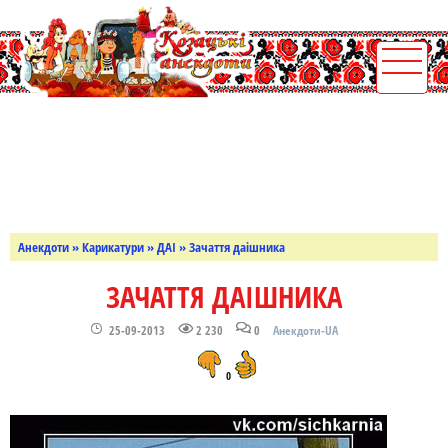
Анекдоти
»
Карикатури
»
ДАІ
» Зачаття даішника
ЗАЧАТТЯ ДАІШНИКА
25-09-2013
2 230
0
Анекдоти-UA
0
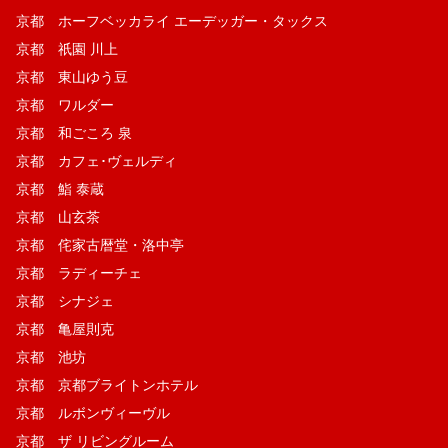
京都 ホーフベッカライ エーデッガー・タックス
京都 祇園 川上
京都 東山ゆう豆
京都 ワルダー
京都 和ごころ 泉
京都 カフェ･ヴェルディ
京都 鮨 泰蔵
京都 山玄茶
京都 侘家古暦堂・洛中亭
京都 ラディーチェ
京都 シナジェ
京都 亀屋則克
京都 池坊
京都 京都ブライトンホテル
京都 ルボンヴィーヴル
京都 ザ リビングルーム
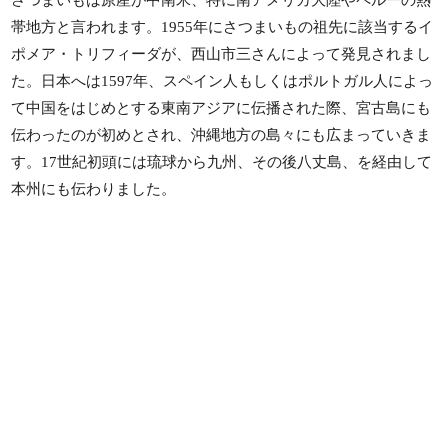
さつまいもは原産が中南米、特に南アメリカ大陸やペルーの熱
帯地方と言われます。1955年にさつまいもの祖先に該当するイ
ポメア・トリフィーダが、西山市三さんによって発見されまし
た。日本へは1597年、スペイン人もしくはポルトガル人によっ
て中国をはじめとする東南アジアに伝播された際、宮古島にも
伝わったのが初めとされ、沖縄地方の島々にも広まっていきま
す。17世紀初頭には琉球から九州、その後八丈島、を経由して
本州にも伝わりました。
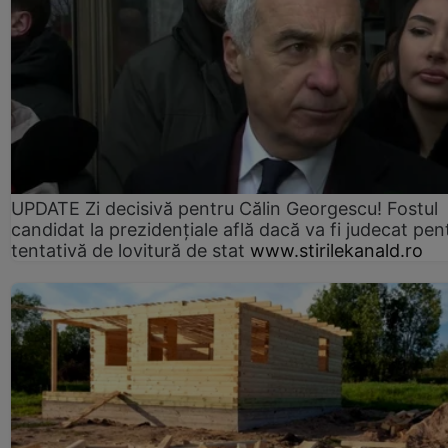
UPDATE Zi decisivă pentru Călin Georgescu! Fostul
candidat la prezidențiale află dacă va fi judecat pen
tentativă de lovitură de stat
www.stirilekanald.ro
* * * * *
• _Action item_
Reproduce each line of the records exactly and exclude any images.

• _Response area_
Анекдоти
»
Карикатури
»
ДАІ
» Зачаття даішника
ЗАЧАТТЯ ДАІШНИКА
25-09-2013
2 230
0
Анекдоти-UA
0
京都 ホーフベッカライ エーデッガー・タックス
京都 祇園 川上
京都 東山ゆう豆
京都 ワルダー
京都 和ごころ 泉
京都 カフェ･ヴェルディ
京都 鮨 泰蔵
京都 山玄茶
京都 侘家古暦堂・洛中亭
京都 ラディーチェ
京都 シナジェ
京都 亀屋則克
京都 池坊
京都 京都ブライトンホテル
京都 ルボンヴィーヴル
京都 ザ リビングルーム
さつまいもは原産が中南米、特に南アメリカ大陸やペルーの熱
帯地方と言われます。1955年にさつまいもの祖先に該当するイ
ポメア・トリフィーダが、西山市三さんによって発見されまし
た。日本へは1597年、スペイン人もしくはポルトガル人によっ
て中国をはじめとする東南アジアに伝播された際、宮古島にも
伝わったのが初めとされ、沖縄地方の島々にも広まっていきま
す。17世紀初頭には琉球から九州、その後八丈島、を経由して
本州にも伝わりました。
UPDATE Zi decisivă pentru Călin Georgescu! Fostul
candidat la prezidențiale află dacă va fi judecat pen
tentativă de lovitură de stat
www.stirilekanald.ro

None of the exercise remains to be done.